-- Supplied information follows --

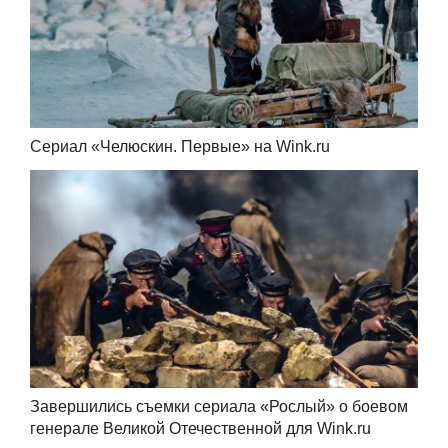
Cериал «Челюскин. Первые» на Wink.ru
Завершились съемки сериала «Рослый» о боевом
генерале Великой Отечественной для Wink.ru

-- Supplied information concluded --

Try it: Copy each line above exactly. Images do not belong in the copy.

Solution to the exercise:
Cериал «Челюскин. Первые» на Wink.ru
Завершились съемки сериала «Рослый» о боевом
генерале Великой Отечественной для Wink.ru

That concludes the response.